Maïmonide (1135-1204) énumère, dans Le Guide des égarés, un certain nombre de grands massacres "commandés par Dieu" incluant "l'expédition faite par un peuple contre un autre pour le détruire par le glaive et pour effacer sa trace". Et si, pour Maïmonide, ces massacres "font indubitablement partie des actions de Dieu" celui-ci les commande "en raison du démérite de ceux qui sont punis". On ne doit en aucun cas y voir "des actions comme celles qui, chez nous, émanent d'une disposition de l'âme, savoir, de la jalousie, de la vengeance, de la haine ou de la colère".

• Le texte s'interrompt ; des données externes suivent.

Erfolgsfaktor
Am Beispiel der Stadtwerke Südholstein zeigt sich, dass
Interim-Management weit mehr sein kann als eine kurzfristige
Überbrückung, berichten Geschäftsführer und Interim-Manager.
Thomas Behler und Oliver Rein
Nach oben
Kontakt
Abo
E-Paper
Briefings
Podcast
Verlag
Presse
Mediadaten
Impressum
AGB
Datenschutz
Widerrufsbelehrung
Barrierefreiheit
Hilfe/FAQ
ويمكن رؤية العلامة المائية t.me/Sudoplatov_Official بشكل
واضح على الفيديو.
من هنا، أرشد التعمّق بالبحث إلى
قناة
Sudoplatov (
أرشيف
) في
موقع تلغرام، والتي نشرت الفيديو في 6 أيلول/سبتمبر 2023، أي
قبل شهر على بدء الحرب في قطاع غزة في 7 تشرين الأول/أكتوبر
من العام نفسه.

Le Dieu de Maïmonide aurait donc perdu au moins l'un des attributs du "Dieu jaloux" de l'Ancien Testament qui, dans le Décalogue rapporté en (20-12) de l'Exode et en (5) du Deutéronome, déclare qu'il "punit la faute des pères sur les enfants, les petits-enfants et les arrière-petits-enfants". 

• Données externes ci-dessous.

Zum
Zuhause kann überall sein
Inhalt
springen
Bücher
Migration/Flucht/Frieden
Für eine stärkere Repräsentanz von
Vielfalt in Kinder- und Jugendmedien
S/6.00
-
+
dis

En ce début de troisième millénaire, cependant, on peut penser que le pire est encore ailleurs : Le très dogmatique cardinal Ratzinger, qui deviendra par la suite le pape Benoît XVI a cru bon, avec l'approbation des autres rédacteurs, avec celle de Jean-Paul II, du Magistère et de toute la hiérarchie de son Eglise, de re-diviniser, re-sacraliser, re-dogmatiser la croyance criminogène une fois de plus dans le Nouveau catéchisme.

C'est ainsi que, entre autres "justes massacres", le très explicite appel à exercer un très explicite génocide au moins, celui qui est attribué à Dieu dans le Livre de Josué de l'Ancien Testament, est à nouveau très explicitement attribué à Dieu dans l'enseignement donné aux catholiques de 2013.

Ces horreurs voisinent, bien sûr, comme c'est le cas dans la plupart des textes importants des religions, avec ceux qui font dire a Dieu très exactement le contraire : Il commande l'amour, la paix, la justice, la générosité, tous les efforts pour réaliser le Bien-vivre-ensemble.

L'Eglise et ses fidèles, y compris ceux qui prétendent améliorer leur religion et secouer leur clergé en "mettant les pieds dans le bénitier" n'y voient pas d'incompatibilité. Benoît XVI croit, lui, pouvoir considérer ces éléments contraires comme des fondements de la complémentarité entre la foi et la raison.

Hors de l'Eglise catholique, des autres composantes du christianisme, du judaïsme et de l'islam, les philosophes et autres intellectuels ne se préoccupent guère de cette énormité. Comme ceux qui gouvernent le pays, comme beaucoup d'athées se disant fermes défenseurs de la laïcité républicaine, ils croient devoir limiter le rôle de celle-ci à la séparation des religions et de l'Etat.

Le pape est l'homme qui a, plus que tout autre, le pouvoir de mettre fin à la théologie criminogène. Celui qui s'en va ne saurait cependant être tenu pour seul responsable de sa consolidation.

Cette théologie, répétons-le, n'est d'ailleurs plus depuis longtemps criminogène, dans le christianisme, que de manière indirecte. Doit- elle pour autant être transmise une fois de plus aux croyants du monothéisme à venir ?

Qui peut croire qu'alors le monde où vivront nos enfants, petits-enfants et leurs descendants pourrait être religieusement pacifié ? Et qui peut croire qu'il pourrait être plus généralement pacifié s'il ne l'est pas religieusement ?

En étendant au collectif ce que Sartre disait de l'individu on pourrait estimer que "l'important ce n'est pas ce qu'on a fait des religions, c'est ce qu'elles font de ce qu'on a fait d'elles".

On pourrait dire plus précisément encore : "l'important ce n'est pas ce que le dogmatisme a fait des religions, c'est ce qu'elles font de ce que le dogmatisme a fait d'elles".

Il faudra exiger du prochain pape qu'il considère le message du Jésus des Evangiles comme réellement plus important que le respect de la tradition dogmatique dans ce qu'elle a de pire.

Il faudra exiger qu'il abandonne au moins le dogmatisme confortant la théologie criminogène.